**What you will do**. Take the lines below from the one with "Agenda ÎPS Serafim" through the one with "ts seine schwarzen" and retype them exactly. Include nothing else, and no pictures.

++++ Records for this task ++++

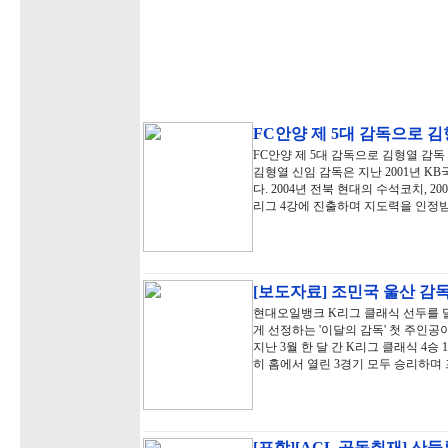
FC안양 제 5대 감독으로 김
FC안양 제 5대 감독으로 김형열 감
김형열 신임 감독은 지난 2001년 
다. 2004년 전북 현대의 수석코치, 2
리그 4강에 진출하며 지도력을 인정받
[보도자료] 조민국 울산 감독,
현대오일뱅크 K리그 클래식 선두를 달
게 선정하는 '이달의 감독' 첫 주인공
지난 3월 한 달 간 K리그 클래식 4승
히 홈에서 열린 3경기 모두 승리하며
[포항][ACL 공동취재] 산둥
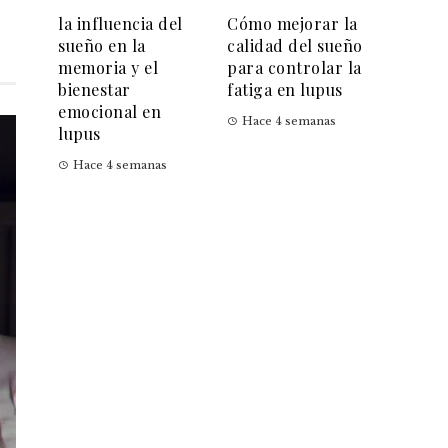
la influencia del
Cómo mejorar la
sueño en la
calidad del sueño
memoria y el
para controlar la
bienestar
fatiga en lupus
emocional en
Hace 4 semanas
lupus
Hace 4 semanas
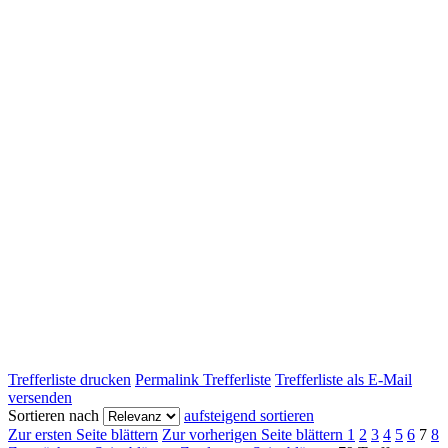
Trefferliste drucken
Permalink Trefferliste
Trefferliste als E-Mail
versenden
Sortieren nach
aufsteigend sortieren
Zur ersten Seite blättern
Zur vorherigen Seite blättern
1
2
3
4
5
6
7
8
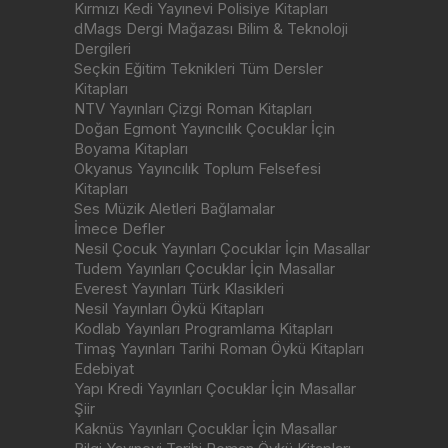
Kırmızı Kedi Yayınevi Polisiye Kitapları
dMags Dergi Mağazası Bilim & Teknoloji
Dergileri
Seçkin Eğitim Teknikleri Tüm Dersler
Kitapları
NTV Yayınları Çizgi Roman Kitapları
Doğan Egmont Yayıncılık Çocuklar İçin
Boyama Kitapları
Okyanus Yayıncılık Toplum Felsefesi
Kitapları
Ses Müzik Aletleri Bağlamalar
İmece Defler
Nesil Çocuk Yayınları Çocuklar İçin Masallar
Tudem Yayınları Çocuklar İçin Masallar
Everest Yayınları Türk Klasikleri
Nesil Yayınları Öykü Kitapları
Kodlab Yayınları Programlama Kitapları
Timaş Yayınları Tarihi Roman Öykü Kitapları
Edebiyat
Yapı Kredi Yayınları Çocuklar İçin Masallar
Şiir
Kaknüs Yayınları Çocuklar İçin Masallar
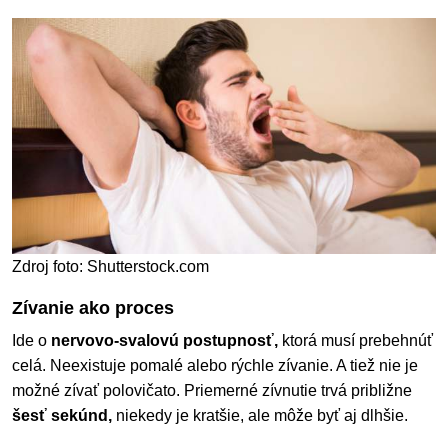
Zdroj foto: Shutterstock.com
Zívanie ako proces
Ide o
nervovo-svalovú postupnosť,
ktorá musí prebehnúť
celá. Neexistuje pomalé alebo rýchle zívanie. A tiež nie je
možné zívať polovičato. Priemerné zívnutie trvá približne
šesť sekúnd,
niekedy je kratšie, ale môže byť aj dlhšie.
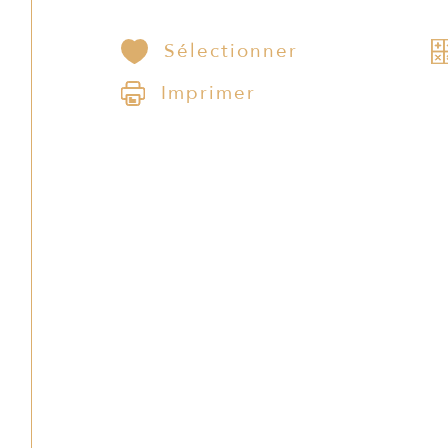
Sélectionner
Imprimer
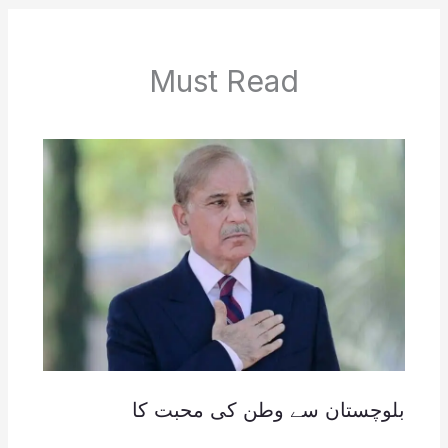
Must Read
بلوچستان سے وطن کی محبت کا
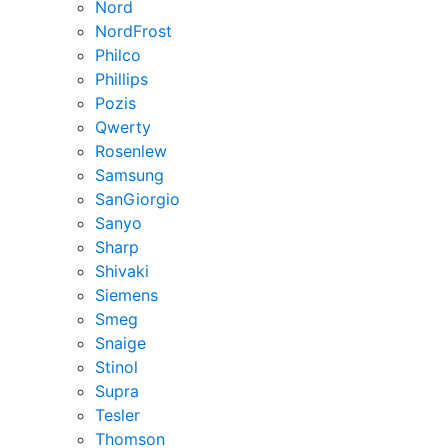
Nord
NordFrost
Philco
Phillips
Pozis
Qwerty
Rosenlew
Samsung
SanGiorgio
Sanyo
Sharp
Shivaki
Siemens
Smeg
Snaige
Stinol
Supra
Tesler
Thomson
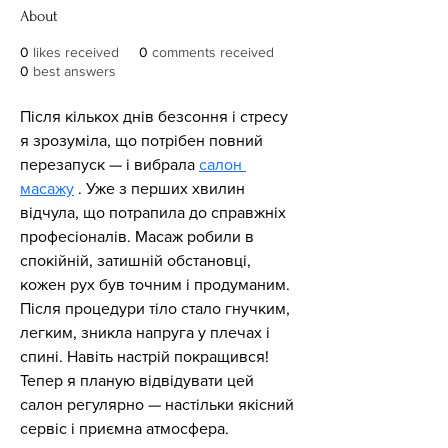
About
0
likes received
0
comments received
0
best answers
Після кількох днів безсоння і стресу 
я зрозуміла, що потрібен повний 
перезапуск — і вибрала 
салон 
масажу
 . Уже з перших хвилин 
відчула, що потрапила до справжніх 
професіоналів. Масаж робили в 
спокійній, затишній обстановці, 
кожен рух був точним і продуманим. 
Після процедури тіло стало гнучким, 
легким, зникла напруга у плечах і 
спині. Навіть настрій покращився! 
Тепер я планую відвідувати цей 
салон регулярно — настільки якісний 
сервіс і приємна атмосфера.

++++
++++ Records for this task ++++

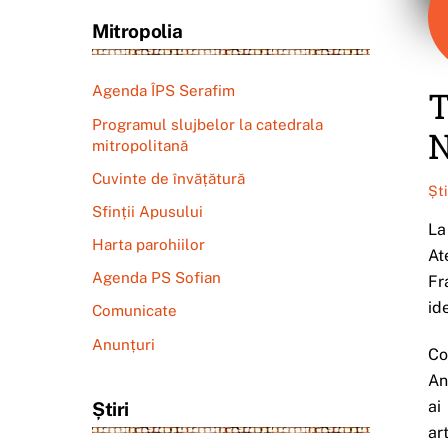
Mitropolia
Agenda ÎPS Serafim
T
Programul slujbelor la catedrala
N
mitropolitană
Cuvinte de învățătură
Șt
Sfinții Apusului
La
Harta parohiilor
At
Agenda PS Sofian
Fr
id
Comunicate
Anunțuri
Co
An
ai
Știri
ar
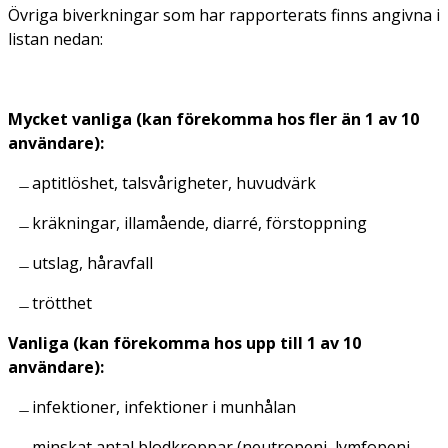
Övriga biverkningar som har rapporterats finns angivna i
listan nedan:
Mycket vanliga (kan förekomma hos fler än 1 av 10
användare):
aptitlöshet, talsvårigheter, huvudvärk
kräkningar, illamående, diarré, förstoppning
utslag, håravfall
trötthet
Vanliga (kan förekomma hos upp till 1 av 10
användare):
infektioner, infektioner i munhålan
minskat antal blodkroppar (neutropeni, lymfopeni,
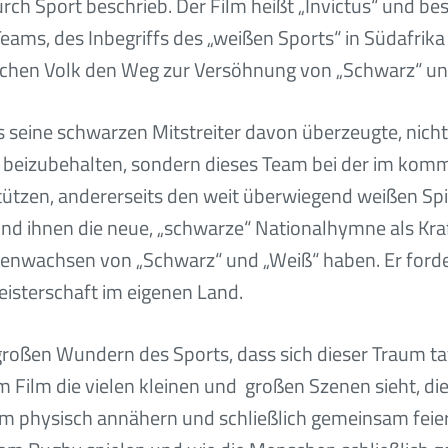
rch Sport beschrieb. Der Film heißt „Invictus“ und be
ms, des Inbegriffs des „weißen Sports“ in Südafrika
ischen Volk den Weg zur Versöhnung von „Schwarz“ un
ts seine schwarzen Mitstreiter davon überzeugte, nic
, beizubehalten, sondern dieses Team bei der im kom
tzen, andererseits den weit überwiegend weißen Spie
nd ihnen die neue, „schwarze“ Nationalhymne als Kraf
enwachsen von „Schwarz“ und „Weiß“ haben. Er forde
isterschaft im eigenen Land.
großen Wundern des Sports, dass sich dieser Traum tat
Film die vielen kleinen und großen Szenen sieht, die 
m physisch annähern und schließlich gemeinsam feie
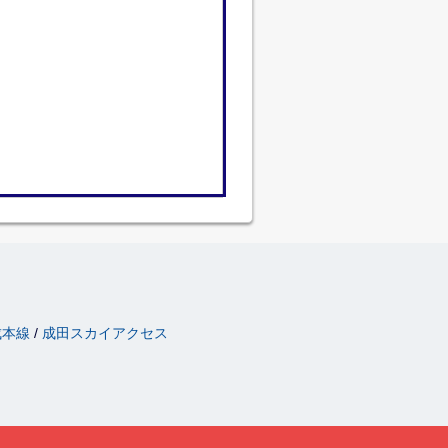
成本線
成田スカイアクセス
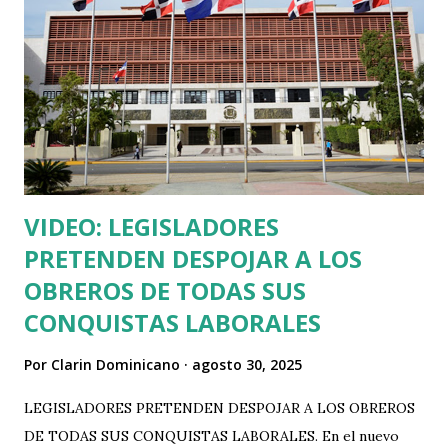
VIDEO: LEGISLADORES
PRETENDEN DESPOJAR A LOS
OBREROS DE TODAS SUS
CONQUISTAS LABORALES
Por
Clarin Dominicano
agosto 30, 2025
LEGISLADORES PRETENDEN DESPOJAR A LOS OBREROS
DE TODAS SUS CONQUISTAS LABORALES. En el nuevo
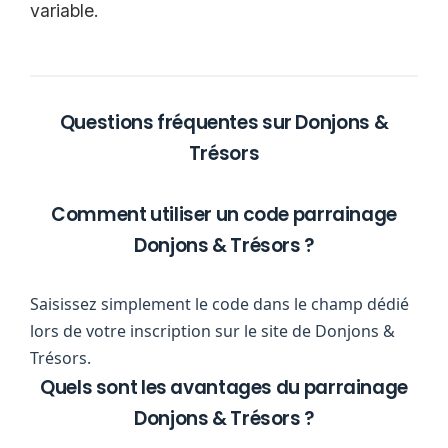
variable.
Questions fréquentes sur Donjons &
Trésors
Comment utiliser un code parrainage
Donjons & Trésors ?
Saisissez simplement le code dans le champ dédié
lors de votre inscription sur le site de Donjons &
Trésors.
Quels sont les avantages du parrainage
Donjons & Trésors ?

++++

**Solution to the exercise**.
Agenda ÎPS Serafim
T
Programul slujbelor la catedrala
N
mitropolitană
Cuvinte de învățătură
Șt
Sfinții Apusului
La
Harta parohiilor
At
Agenda PS Sofian
Fr
id
Comunicate
Anunțuri
Co
An
ai
Știri
ar
Övriga biverkningar som har rapporterats finns angivna i
listan nedan:
Mycket vanliga (kan förekomma hos fler än 1 av 10
användare):
aptitlöshet, talsvårigheter, huvudvärk
kräkningar, illamående, diarré, förstoppning
utslag, håravfall
trötthet
Vanliga (kan förekomma hos upp till 1 av 10
användare):
infektioner, infektioner i munhålan
minskat antal blodkroppar (neutropeni, lymfopeni,
rch Sport beschrieb. Der Film heißt „Invictus“ und be
ms, des Inbegriffs des „weißen Sports“ in Südafrika
ischen Volk den Weg zur Versöhnung von „Schwarz“ un
ts seine schwarzen Mitstreiter davon überzeugte, nic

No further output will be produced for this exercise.